Leviathan Gets EUREKA Grant to Tap Municipal Hydro Power

leviathan energy water pipes Leviathan Energy has been awarded a EUREKA grant of over €1 million to further develop and test its completely unique hydro power turbine in city pipes.

Leviathan’s Benkatina turbine makes hydro energy from right inside the pipes that run underneath cities (and up and down hills) carrying municipal waste water.

The company’s highly-efficient patent-pending hydroelectric turbine can make power in a wide range of conditions in carrying various kinds of liquids, including fresh and waste water, rain water and industrial run-off, and water flowing through gutters and drainage canals.

The award is to fund a prototype to be developed in partnership with two Italian companies, to be tested in the Alps in Northern Italy, Planet Energy News is reporting. Leviathan’s hydro turbine can be integrated into any existing or planned downhill flow system.

The partnering companies are ENCO Engineering Consultants SRL, an international civil engineering consultancy that does feasibility studies and testing, and Fontana SRL that manufactures heavy-duty industrial equipment. They might have an interest in a future product for an as yet untapped market.

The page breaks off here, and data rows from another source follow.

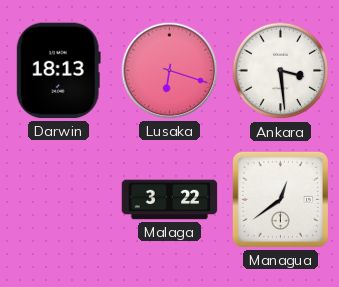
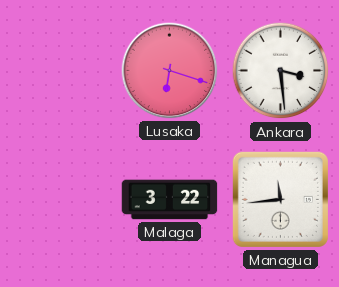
Darwin: 18:13 -> none
Managua: 12:39 -> 11:44
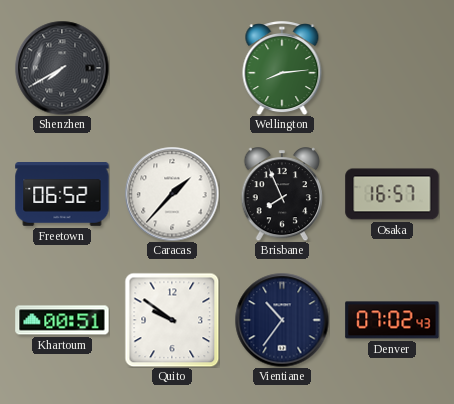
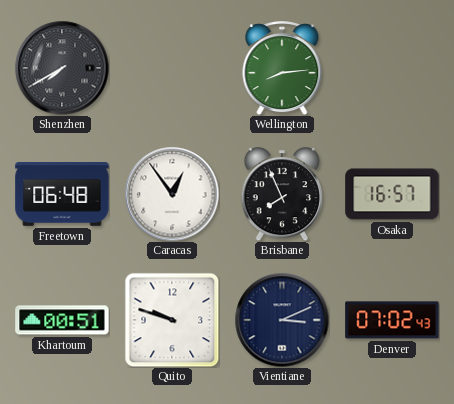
Freetown: 06:52 -> 06:48
Caracas: 1:37 -> 12:54
Quito: 9:51 -> 9:48
Vientiane: 10:36 -> 3:11
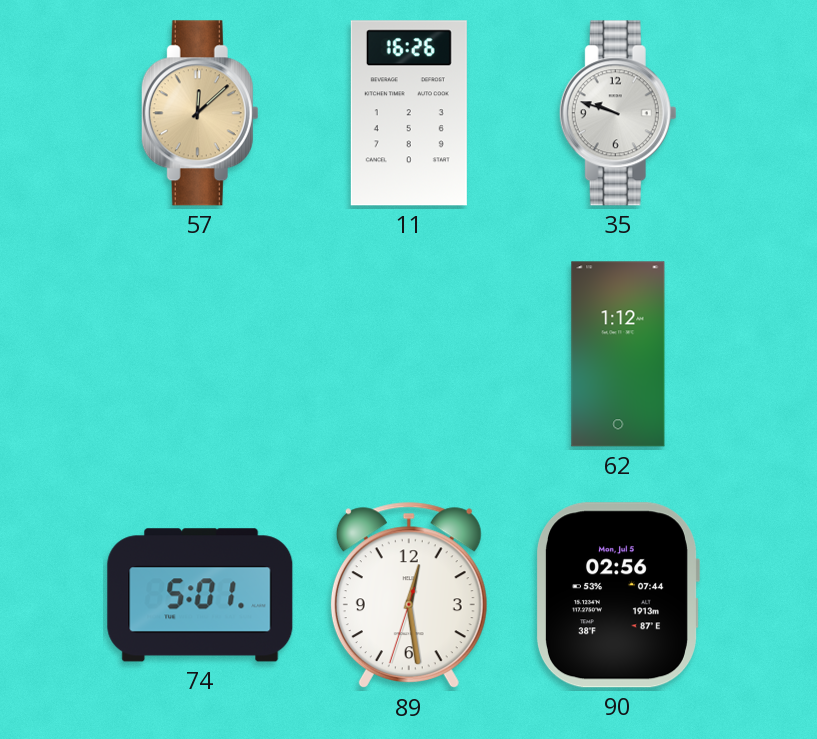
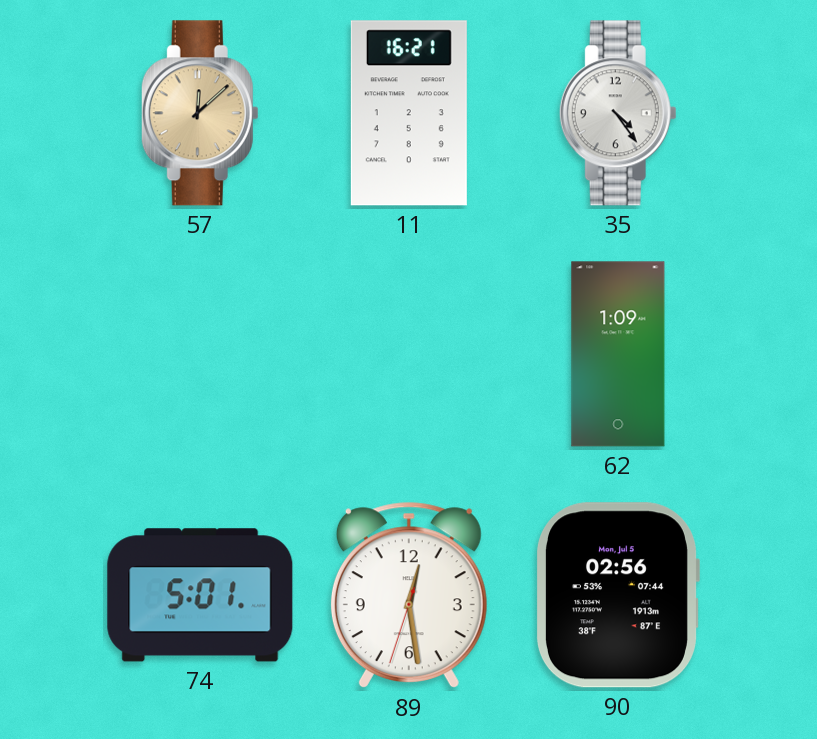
11: 16:26 -> 16:21
35: 9:48 -> 4:24
62: 1:12 -> 1:09
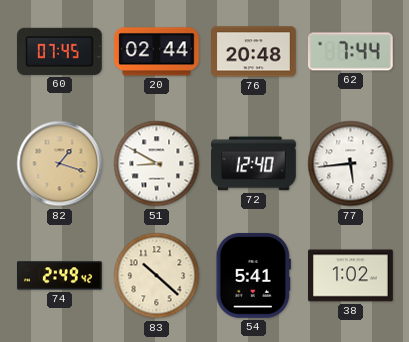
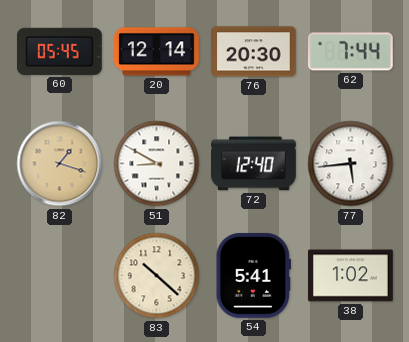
60: 07:45 -> 05:45
20: 02:44 -> 12:14
76: 20:48 -> 20:30
74: 2:49 -> none
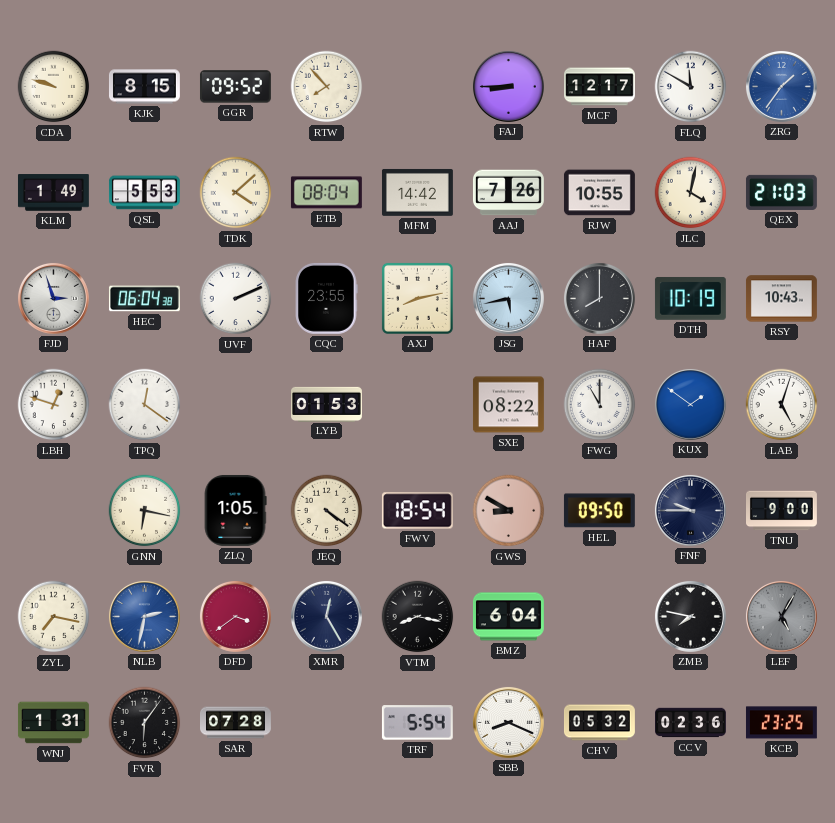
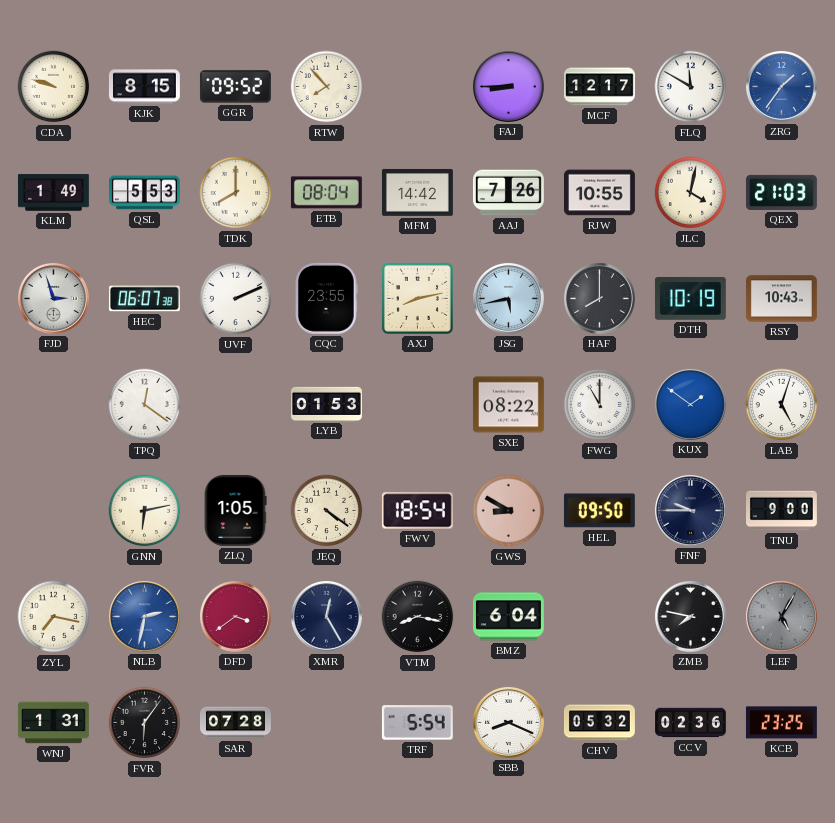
TDK: 4:08 -> 8:00
HEC: 06:04 -> 06:07
LBH: 12:48 -> none
GNN: 6:17 -> 6:13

“Fontana SRL and ENCO SRL, partners de facto in the hydroelectric power plant construction sector, have been looking for products suitable for their niche market and Leviathan’s represents a great opportunity for them to reach this market, which is still in an embryonic state,” the partners said in a statement.

The goal is to produce and then monitor production from a scale model able to produce 50 kilowatts per hour, with the idea of getting it to the huge European market. Forty EU countries are members of EUREKA, which is devoted to sharing industrial R&D among member nations to speed development of innovative technology. In 2000, Israel was invited to join the group as the only non-EU member.

In early tests it looks like Israel’s Leviathan turbine is able to very cost-effectively make electricity at an estimated $2,000 per KW, but so far only smaller prototypes have been installed. Their turbine now produces enough electricity to power the adjacent needs of the system in the national water company system operated by Mekorot, and a system has been sold to a city in the Philippines.

Municipal water supplies provide a surprisingly consistent and untapped resource of hydro-electric potential. Another very clever idea from Israel.